Task to carry out – When you reach the line containing "HÀNG HIỆU XÁCH" in the entries below, begin reproducing lines exactly, and stop once the line containing "BÁN NHÀ QUẬN 5" is done.

Dataset extract –
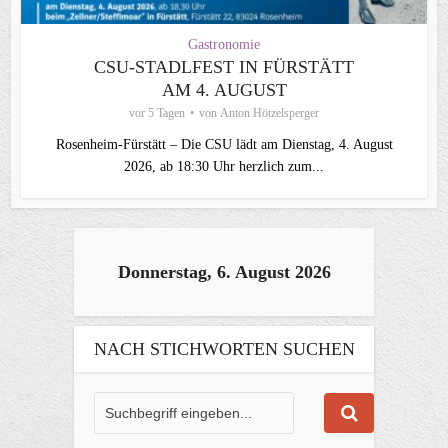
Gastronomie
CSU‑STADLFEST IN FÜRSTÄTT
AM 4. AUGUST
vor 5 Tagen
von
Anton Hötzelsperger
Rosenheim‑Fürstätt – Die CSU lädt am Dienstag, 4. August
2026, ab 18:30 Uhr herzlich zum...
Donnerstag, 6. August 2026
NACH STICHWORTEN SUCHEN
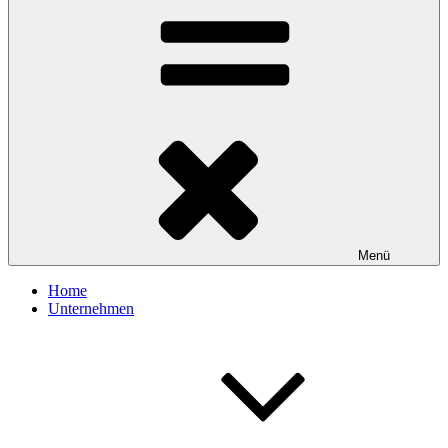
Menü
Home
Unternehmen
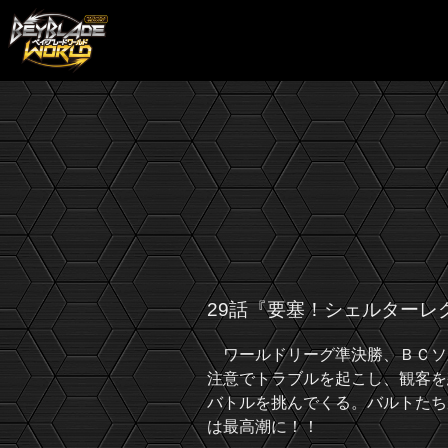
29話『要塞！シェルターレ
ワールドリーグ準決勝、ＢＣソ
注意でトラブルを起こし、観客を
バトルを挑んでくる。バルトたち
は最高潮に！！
==
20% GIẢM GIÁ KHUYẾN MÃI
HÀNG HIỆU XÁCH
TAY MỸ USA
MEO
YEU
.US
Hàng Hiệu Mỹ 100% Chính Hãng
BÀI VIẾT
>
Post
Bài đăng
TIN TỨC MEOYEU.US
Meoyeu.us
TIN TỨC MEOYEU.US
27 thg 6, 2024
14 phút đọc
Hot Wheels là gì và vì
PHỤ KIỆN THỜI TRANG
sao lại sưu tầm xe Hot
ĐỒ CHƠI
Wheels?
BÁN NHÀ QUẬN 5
--
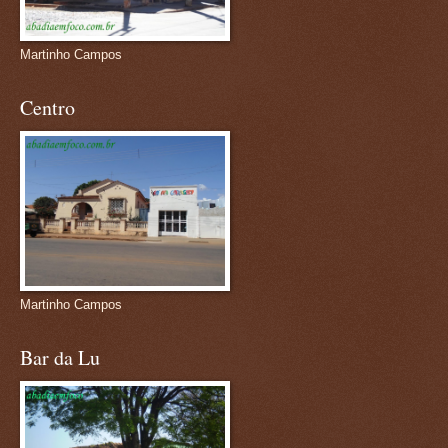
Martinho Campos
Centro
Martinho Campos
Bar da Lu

Response box –
HÀNG HIỆU XÁCH
TAY MỸ USA
MEO
YEU
.US
Hàng Hiệu Mỹ 100% Chính Hãng
BÀI VIẾT
>
Post
Bài đăng
TIN TỨC MEOYEU.US
Meoyeu.us
TIN TỨC MEOYEU.US
27 thg 6, 2024
14 phút đọc
Hot Wheels là gì và vì
PHỤ KIỆN THỜI TRANG
sao lại sưu tầm xe Hot
ĐỒ CHƠI
Wheels?
BÁN NHÀ QUẬN 5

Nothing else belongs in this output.